Diables Rouges Roberto Martinez apportera des changements majeurs dans son onze contre l’Angleterre, pour "nourrir son groupe".

Pendant que son équipe déroulait, dans le premier quart d’heure, il est resté extrêmement calme. Il s’est ensuite contenté de préciser certaines consignes à l’un ou l’autre Diables, profitant de chaque petit temps mort. Roberto Martinez n’a vraiment explosé de joie qu’après le coup de sifflet final. Mais il avait déjà retrouvé toute sa quiétude une petite heure plus tard, au moment d’analyser le match en conférence de presse.

Sous vos ordres, les Diables sont devenus une véritable machine à marquer. Comment jugez-vous le potentiel offensif de votre équipe ?

"On connaît tous les joueurs dont on dispose et je n’ai aucun doute sur notre capacité à marquer. Mais il faut garder l’équilibre, de la structure. C’est là notre plus grand point d’attention. Dans ce match, l’équipe était prête à souffrir. On a vu une bonne attitude et un vrai équilibre. Le travail très dur réalisé durant ces quatre dernières semaines porte ses fruits. Je suis très satisfait."

Que faut-il encore améliorer ?

"Beaucoup de choses ! Nous progressons et avons bien profité des espaces offerts par la Tunisie. L’équipe a été de plus en plus affûtée. Devant le but, elle est efficace et les automatismes sont meilleurs. Mais parfois, nous n’avons pas assez bien gardé le ballon, notamment à 2-0."

La Belgique est-elle devenue un favori dans ce Mondial ?

"Non. Tout le monde a une opinion, c’est normal. Mais pour être favori, il faut avoir des références ou avoir une génération qui a déjà gagné. Quand tu as déjà gagné un grand tournoi, tu as un avantage psychologique. Ce n’est pas notre cas. Nous, nous essayons de bien aborder chaque rencontre. Nous verrons où cela nous mène."

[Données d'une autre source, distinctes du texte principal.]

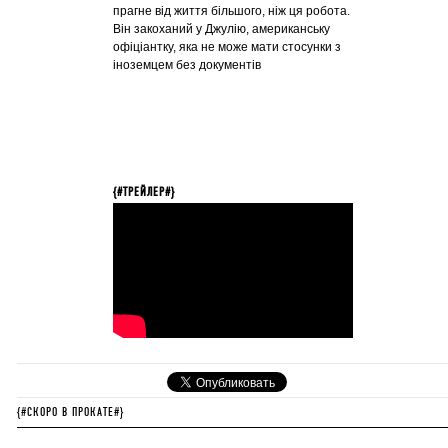
прагне від життя більшого, ніж ця робота.
Він закоханий у Джулію, американську
офіціантку, яка не може мати стосунки з
іноземцем без документів
{#ТРЕЙЛЕР#}
{#СКОРО В ПРОКАТЕ#}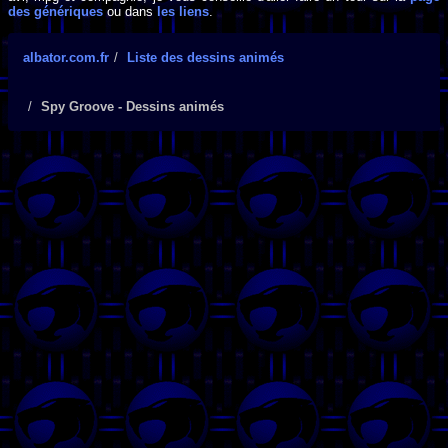
des génériques
ou dans
les liens
.
albator.com.fr
Liste des dessins animés
Spy Groove - Dessins animés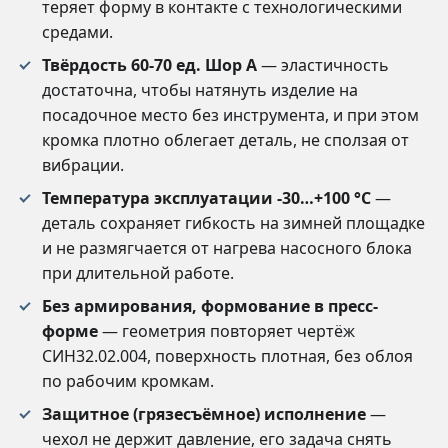
теряет форму в контакте с технологическими
средами.
Твёрдость 60-70 ед. Шор А
— эластичность
достаточна, чтобы натянуть изделие на
посадочное место без инструмента, и при этом
кромка плотно облегает деталь, не сползая от
вибрации.
Температура эксплуатации -30…+100 °C
—
деталь сохраняет гибкость на зимней площадке
и не размягчается от нагрева насосного блока
при длительной работе.
Без армирования, формование в пресс-
форме
— геометрия повторяет чертёж
СИН32.02.004, поверхность плотная, без облоя
по рабочим кромкам.
Защитное (грязесъёмное) исполнение
—
чехол не держит давление, его задача снять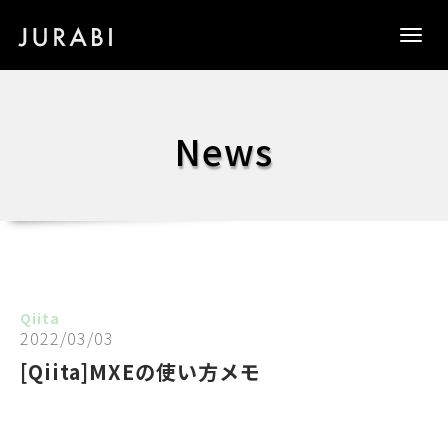
Togg
navig
News
Qiita
2022/03/03
[Qiita]MXEの使い方メモ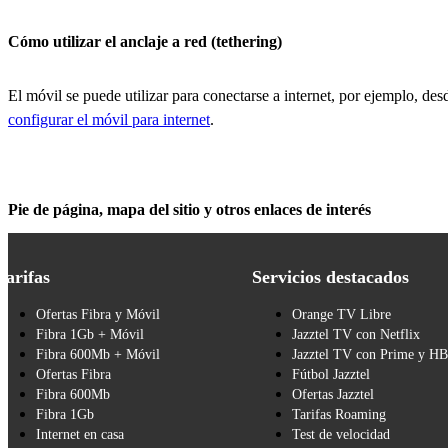
Cómo utilizar el anclaje a red (tethering)
El móvil se puede utilizar para conectarse a internet, por ejemplo, desd
configurar el móvil para internet
.
Pie de página, mapa del sitio y otros enlaces de interés
Tarifas
Servicios destacados
Ofertas Fibra y Móvil
Orange TV Libre
Fibra 1Gb + Móvil
Jazztel TV con Netflix
Fibra 600Mb + Móvil
Jazztel TV con Prime y H
Ofertas Fibra
Fútbol Jazztel
Fibra 600Mb
Ofertas Jazztel
Fibra 1Gb
Tarifas Roaming
Internet en casa
Test de velocidad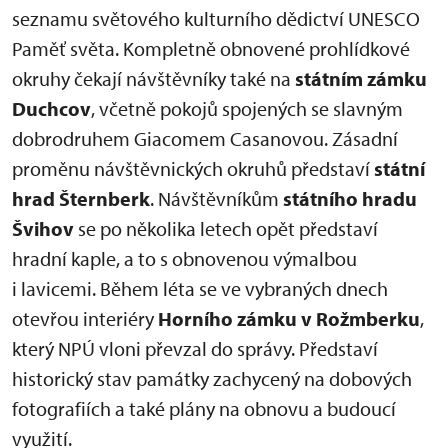
seznamu světového kulturního dědictví UNESCO
Paměť světa. Kompletně obnovené prohlídkové
okruhy čekají návštěvníky také na
státním zámku
Duchcov
, včetně pokojů spojených se slavným
dobrodruhem Giacomem Casanovou. Zásadní
proměnu návštěvnických okruhů představí
státní
hrad Šternberk
. Návštěvníkům
státního hradu
Švihov
se po několika letech opět představí
hradní kaple, a to s obnovenou výmalbou
i lavicemi. Během léta se ve vybraných dnech
otevřou interiéry
Horního zámku v Rožmberku
,
který NPÚ vloni převzal do správy. Představí
historický stav památky zachycený na dobových
fotografiích a také plány na obnovu a budoucí
využití.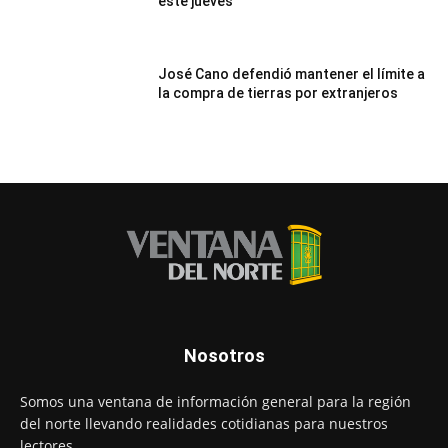
este jueves
José Cano defendió mantener el límite a
la compra de tierras por extranjeros
Nosotros
Somos una ventana de información general para la región
del norte llevando realidades cotidianas para nuestros
lectores.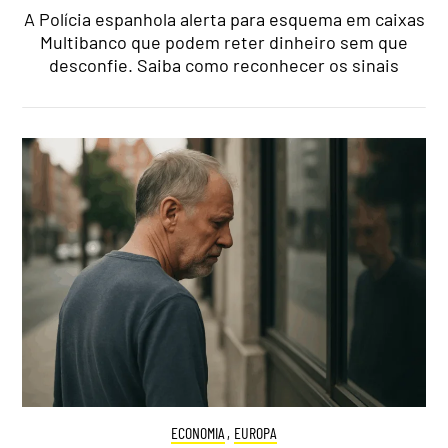
A Polícia espanhola alerta para esquema em caixas
Multibanco que podem reter dinheiro sem que
desconfie. Saiba como reconhecer os sinais
ECONOMIA
,
EUROPA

Après le succès contre la Hongrie à l’ Euro , tout le pays faisait la fête et l’équipe a été trop euphorique. Que dire aux joueurs pour qu’ils gardent les pieds sur terre ?

"Aujourd’hui, on a le droit de fêter ça, comme tout le pays. On n’a pas souvent l’occasion de célébrer un match de Coupe du Monde dans lequel la Belgique a inscrit cinq buts ! Quand tu travailles dur pour obtenir un résultat, tu as le droit de le savourer. Après, il faut rester réaliste. Ce match nous convenait et on l’a gagné. Cela ne veut pas dire que notre équipe est désormais un produit fini."

Avez-vous accumulé assez de confiance pour enfin marquer l’histoire ?

"Gagner, c’est la meilleure façon de prendre la confiance. Remporter ces deux matches, c’était vital pour nous, car cela va nous permettre de nourrir le groupe et donner des minutes de jeu à d’autres joueurs."

Justement, quelle sera votre approche contre l’Angleterre ?

"La réponse est très claire. Si nous avions sept jours pour préparer le match puis sept jours de récupération, on garderait ce onze de base. Dans le football international, je crois dans l’importance des automatismes. Mais là, on a très peu de temps. Dans une Coupe du Monde, on a besoin de 23 joueurs et certains d’entre eux recevront leur chance et des minutes de jeu. Parce qu’ils le méritent. Tout dépendra aussi de l’état physique de nos joueurs. Il y aura des changements majeurs contre l’Angleterre."

Pourriez-vous calculer pour finir deuxième du groupe ?

"Non, on ne peut pas faire cela. Le foot a l’habitude de te punir quand tu fais ce genre de choses ! On a un rôle à jouer et on va le faire comme il le faut. On ne doit penser à rien d’autre que de préparer l’équipe qui va affronter l’Angleterre."